The answer should be each line from the entries below that has the word "cimetière" in it.

──────────────────────────────

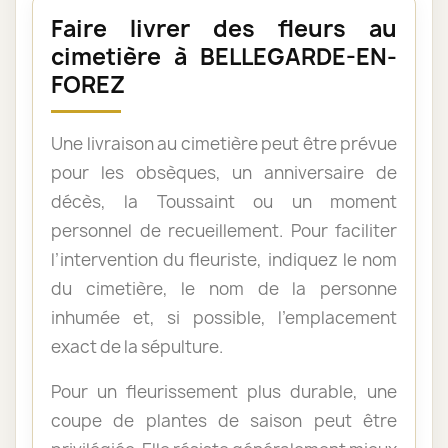
Faire livrer des fleurs au
cimetière à BELLEGARDE-EN-
FOREZ
Une livraison au cimetière peut être prévue
pour les obsèques, un anniversaire de
décès, la Toussaint ou un moment
personnel de recueillement. Pour faciliter
l’intervention du fleuriste, indiquez le nom
du cimetière, le nom de la personne
inhumée et, si possible, l’emplacement
exact de la sépulture.
Pour un fleurissement plus durable, une
coupe de plantes de saison peut être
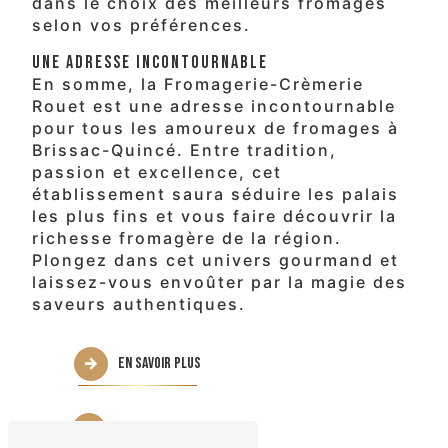
dans le choix des meilleurs fromages
selon vos préférences.
Une Adresse Incontournable
En somme, la Fromagerie-Crèmerie
Rouet est une adresse incontournable
pour tous les amoureux de fromages à
Brissac-Quincé. Entre tradition,
passion et excellence, cet
établissement saura séduire les palais
les plus fins et vous faire découvrir la
richesse fromagère de la région.
Plongez dans cet univers gourmand et
laissez-vous envoûter par la magie des
saveurs authentiques.
En savoir plus
Contactez-nous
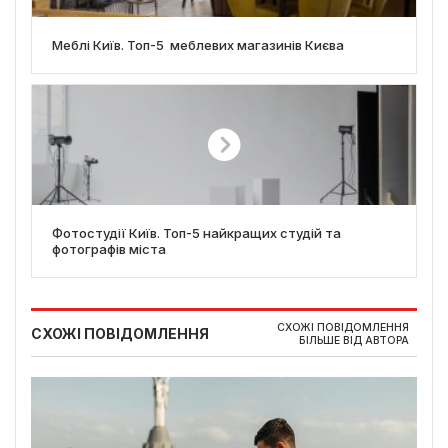
Меблі Київ. Топ-5 меблевих магазинів Києва
Фотостудії Київ. Топ-5 найкращих студій та
фотографів міста
СХОЖІ ПОВІДОМЛЕННЯ
СХОЖІ ПОВІДОМЛЕННЯ
БІЛЬШЕ ВІД АВТОРА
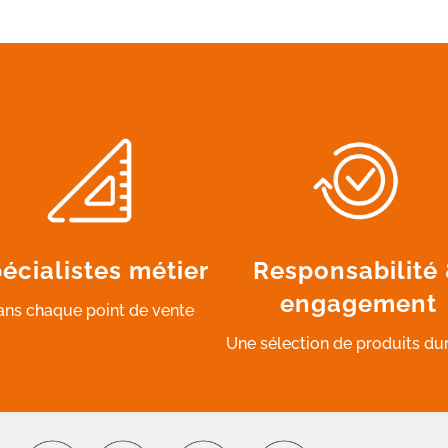
écialistes métier
Responsabilité
engagement
ans chaque point de vente
Une sélection de produits du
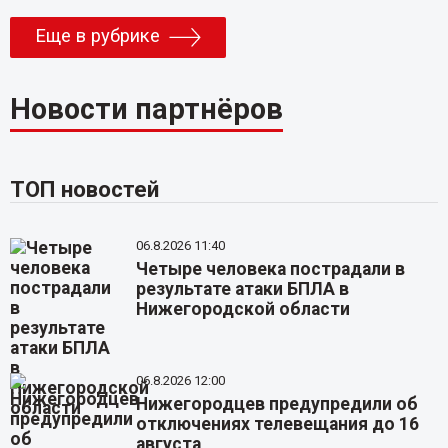
Еще в рубрике
Новости партнёров
ТОП новостей
06.8.2026 11:40
Четыре человека пострадали в
результате атаки БПЛА в
Нижегородской области
06.8.2026 12:00
Нижегородцев предупредили об
отключениях телевещания до 16
августа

──────────────────────────────

__SOLUTION TO THE EXERCISE__:
cimetière à BELLEGARDE-EN-
Une livraison au cimetière peut être prévue
du cimetière, le nom de la personne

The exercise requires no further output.